Wednesday, March 21, 2012

The Best 10 Tips to Live a Peaceful Life with Forgiveness

To forgive is to set a prisoner free and discover that the prisoner was you.”- Lewis B. Smedes

“The weak can never forgive. Forgiveness is the attribute of the strong.” -- Mahatma Gandhi

“Anger makes you smaller, while forgiveness forces you to grow beyond what you were. --Cherie Carter-Scott


                                    

M
any people misunderstand the true meaning of forgiveness. They believe that when they forgive the wronged person, they let him get away with his doing. And they take the forgiving person to be weak. Forgiveness doesn’t mean you neglect the offences of others.  It doesn’t mean you accept the wrong behavior as well.
 The true meaning of forgiveness goes beyond what have been mentioned above. It is not related to the offender. On the contrary, forgiveness is basically focused on the forgiver (you).  Forgiveness is a process of releasing negative thoughts, emotions, resentment, indignation anger or revenge. Unless the forgiver forgives the wronged person, his pain will last to be part in his life. And this pain will leave lasting effect in his mind as he will be blinded by revenge. So, he will sink deeply in suffering.
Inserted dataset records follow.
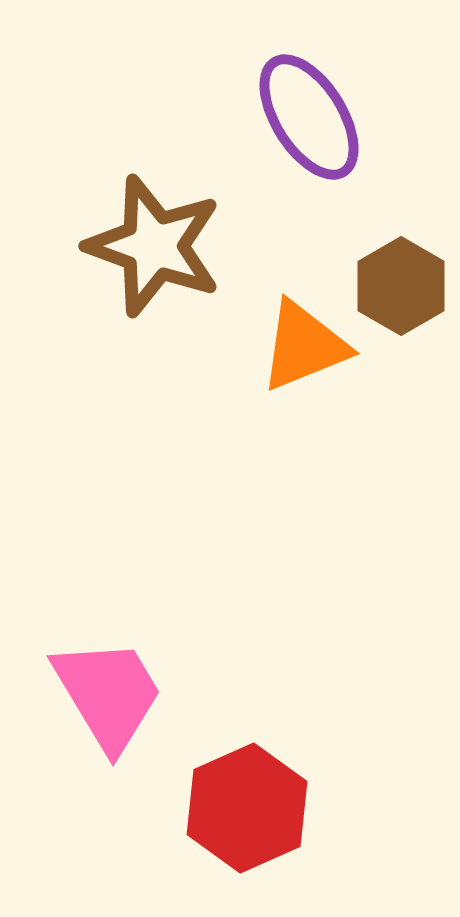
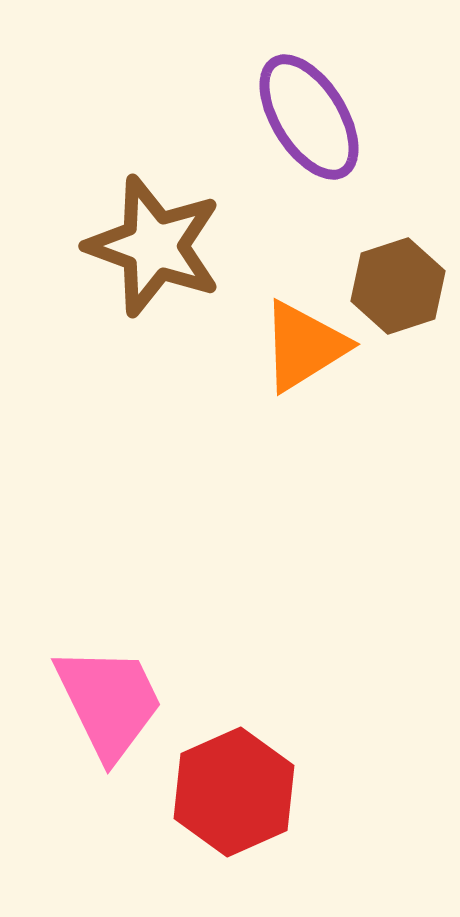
brown hexagon: moved 3 px left; rotated 12 degrees clockwise
orange triangle: rotated 10 degrees counterclockwise
pink trapezoid: moved 1 px right, 8 px down; rotated 5 degrees clockwise
red hexagon: moved 13 px left, 16 px up
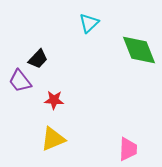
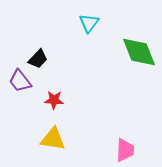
cyan triangle: rotated 10 degrees counterclockwise
green diamond: moved 2 px down
yellow triangle: rotated 32 degrees clockwise
pink trapezoid: moved 3 px left, 1 px down
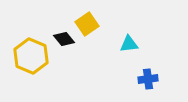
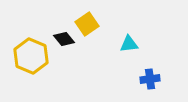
blue cross: moved 2 px right
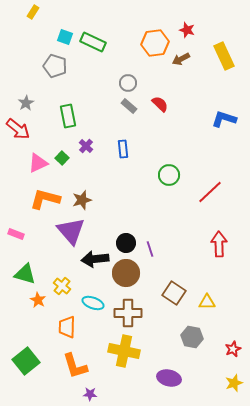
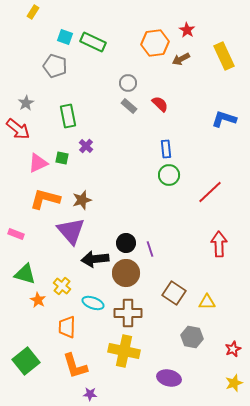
red star at (187, 30): rotated 14 degrees clockwise
blue rectangle at (123, 149): moved 43 px right
green square at (62, 158): rotated 32 degrees counterclockwise
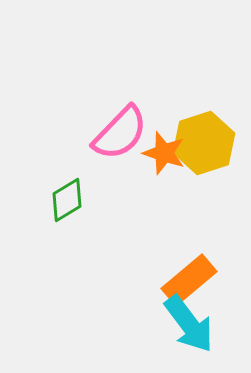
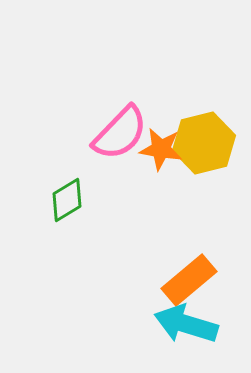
yellow hexagon: rotated 4 degrees clockwise
orange star: moved 3 px left, 4 px up; rotated 9 degrees counterclockwise
cyan arrow: moved 3 px left; rotated 144 degrees clockwise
 Forgiveness releases you from the delusion of your mind and suffering. Forgiveness reduces or minimizes the feeling of being hurt, because it shifts your perspective to look on the bright side of your life and not let little things poison your life, as Carnegie said 'life is too short to be little." Forgiveness acts like water which puts out a huge fire. When you forgive, you bring peace on the wronged person or on the situation. So you can live happier and go on in your life.

  The negative consequences for not forgiving are devastated. Don't think ever when you don't forgive, you hurt the person who harmed you! Of course not, you actually destroy yourself and your life; because the feeling of hatred will cause a harmful effect on your mind then the harmful thoughts will continue to hurt yourself and others. 
Moreover, many studies show that the feeling of anger and revenge have a direct effect on your health. The less forgiving people are the most people facing many diseases. On the contrary, studies show the forgiving people live healthier and happier and are less for health problems. Also, forgiveness is one of the reasons for healing, because when you release negative emotions, you actually use them for your healing.

Listen, forgiveness is a supreme virtue. It is a divine power. It's the virtue of strength. Forgiveness can't be done by anyone! The strong person can forgive, but the weak can't. So be the one who is born for the divine state.

 The following exercise includes ten steps to forgive anyone. This exercise is actually by “The Silva Method.”

Practice this exercises in a quiet place where there is no distraction and you feel more relaxed.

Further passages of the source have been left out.